Les cartes postales de Pascal Louvrier (3/6)
Hölderlin a écrit : « À quoi bon des poètes en temps de détresse ? » René Char (1907-1988), membre influent du mouvement surréaliste, poète entré vivant dans la prestigieuse Pléiade, devient, dès le début de la Seconde Guerre mondiale, un résistant actif contre le nazisme. C’est une réaction instinctive. Aucun compromis possible avec cette idéologie monstrueuse. Il combat les armes à la main, devient le capitaine Alexandre.
Résister, c’est entrer dans l’action pour sauver l’honneur. Ce n’est pas bavasser et jouer les va-t-en-guerre au zinc du café. Les rodomontades mènent au gouffre. Il est bon de le rappeler à l’heure où les décérébrés nous poussent vers l’irréparable. Char commande la section atterrissage parachutage de la zone Durance. Il localise son QG dans le village de Céreste, en Provence. L’action, mais aussi l’écriture, ne le quittent pas. Il note : « Nous avons recensé toute la douleur qu’éventuellement le bourreau pouvait prélever sur chaque pousse de notre corps ; puis le cœur serré, nous sommes allés et avons fait face. » Il continue d’écrire de la poésie qu’il définit comme « la parole du plus haut silence ». Char écrit dès qu’il le peut dans « un garde-butin » qui deviendra les Feuillets d’Hypnos, recueil paru en 1946. Pas avant, car le poète engagé refuse toute publication pendant la guerre. Hypnos, fils de la nuit et frère jumeau de Thanatos dans la mythologie grecque. Hypnos, compagnon de résistance, cette « Armée des ombres » où il faut du courage et une bonne étoile pour rester en vie. Ce n’est pas, bien sûr, avec des mots qu’on détruit la machine à broyer nazie. Mais quand revient le temps des armes, on peut lire ce témoignage et en prendre de la graine pour éviter les manipulations des bellicistes.

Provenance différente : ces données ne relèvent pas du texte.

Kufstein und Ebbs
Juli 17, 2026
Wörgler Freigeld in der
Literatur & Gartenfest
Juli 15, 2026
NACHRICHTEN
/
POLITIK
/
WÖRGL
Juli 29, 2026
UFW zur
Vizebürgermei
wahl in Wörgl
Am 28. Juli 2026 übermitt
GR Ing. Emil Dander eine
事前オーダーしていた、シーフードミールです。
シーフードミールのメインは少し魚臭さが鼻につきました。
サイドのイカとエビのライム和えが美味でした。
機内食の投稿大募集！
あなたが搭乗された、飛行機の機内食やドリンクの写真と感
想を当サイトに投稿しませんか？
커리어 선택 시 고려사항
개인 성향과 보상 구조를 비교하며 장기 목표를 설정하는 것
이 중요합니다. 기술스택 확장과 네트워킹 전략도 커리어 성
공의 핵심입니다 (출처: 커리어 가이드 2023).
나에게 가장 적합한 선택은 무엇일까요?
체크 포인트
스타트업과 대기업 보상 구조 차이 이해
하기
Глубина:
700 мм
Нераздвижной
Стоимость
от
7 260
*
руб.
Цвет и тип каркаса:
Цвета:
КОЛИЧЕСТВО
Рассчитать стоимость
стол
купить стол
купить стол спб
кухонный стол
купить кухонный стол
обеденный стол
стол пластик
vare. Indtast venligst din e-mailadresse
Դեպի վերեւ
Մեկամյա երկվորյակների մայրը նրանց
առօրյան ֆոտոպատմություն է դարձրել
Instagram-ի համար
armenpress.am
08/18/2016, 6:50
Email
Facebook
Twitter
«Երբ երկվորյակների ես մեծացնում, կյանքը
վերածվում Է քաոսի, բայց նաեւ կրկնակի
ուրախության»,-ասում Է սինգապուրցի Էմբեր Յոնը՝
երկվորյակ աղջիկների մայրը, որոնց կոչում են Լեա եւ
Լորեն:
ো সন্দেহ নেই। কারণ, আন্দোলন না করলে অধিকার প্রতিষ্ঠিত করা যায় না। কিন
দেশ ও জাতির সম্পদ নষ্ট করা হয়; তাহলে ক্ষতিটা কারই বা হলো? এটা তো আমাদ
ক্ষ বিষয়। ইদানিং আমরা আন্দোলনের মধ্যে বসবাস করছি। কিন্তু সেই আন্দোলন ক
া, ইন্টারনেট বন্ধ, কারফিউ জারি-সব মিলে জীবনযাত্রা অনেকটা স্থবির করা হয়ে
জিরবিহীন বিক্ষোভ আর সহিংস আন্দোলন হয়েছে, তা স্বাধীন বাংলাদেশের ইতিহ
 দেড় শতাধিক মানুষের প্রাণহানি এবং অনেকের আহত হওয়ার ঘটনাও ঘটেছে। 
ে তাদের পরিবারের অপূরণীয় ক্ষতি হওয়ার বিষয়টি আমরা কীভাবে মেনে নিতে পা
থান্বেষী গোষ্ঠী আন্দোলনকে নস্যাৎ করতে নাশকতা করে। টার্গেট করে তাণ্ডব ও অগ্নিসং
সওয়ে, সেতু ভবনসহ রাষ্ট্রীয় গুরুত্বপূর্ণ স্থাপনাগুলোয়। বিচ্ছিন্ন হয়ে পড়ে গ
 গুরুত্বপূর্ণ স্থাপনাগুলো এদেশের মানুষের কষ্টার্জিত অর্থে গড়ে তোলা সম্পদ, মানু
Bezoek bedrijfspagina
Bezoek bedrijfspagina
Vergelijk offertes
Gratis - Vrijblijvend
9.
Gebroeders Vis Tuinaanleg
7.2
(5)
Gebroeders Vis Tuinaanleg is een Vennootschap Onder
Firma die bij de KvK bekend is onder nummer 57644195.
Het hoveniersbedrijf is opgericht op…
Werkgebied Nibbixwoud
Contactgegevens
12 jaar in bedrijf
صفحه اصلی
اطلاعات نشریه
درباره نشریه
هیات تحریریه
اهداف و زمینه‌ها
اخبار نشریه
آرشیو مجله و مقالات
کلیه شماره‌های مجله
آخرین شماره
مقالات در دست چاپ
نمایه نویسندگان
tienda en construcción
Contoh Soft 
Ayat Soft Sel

L’horreur est son candidat
C’est au cœur d’un précoce été que je relis les Feuillets d’Hypnos. Les feuillages des tilleuls sont lourds et entêtants, et protègent peu de l’implacable chaleur. Je revois le visage ridé de Char, son front large, ses mâchoires massives, ses épaules massives qui rassurent. La mort le renifle, il la tient en respect. L’horreur est son quotidien, il garde espoir. Des miliciens massacrent un infirme. Char : « Les bandits avant de l’achever jouèrent longtemps avec une fille qui prenait part à leur expédition. Un œil arraché, le thorax défoncé, l’innocent absorba cet enfer et LEURS RIRES. » Il ajoute, entre parenthèse : « (Nous avons capturé la fille.) » Des fulgurances : « Agir en primitif et prévoir en stratège. » Ou encore : « Je plains celui qui fait payer à autrui ses propres dettes en les aggravant du prestige de la fausse vacuité. » Et encore : « Dans nos ténèbres, il n’y a pas de place pour la Beauté. Toute la place est pour la Beauté »
Char fait du bois d’avant l’invention de la hache.
René Char, Feuillets d’Hypnos, Gallimard.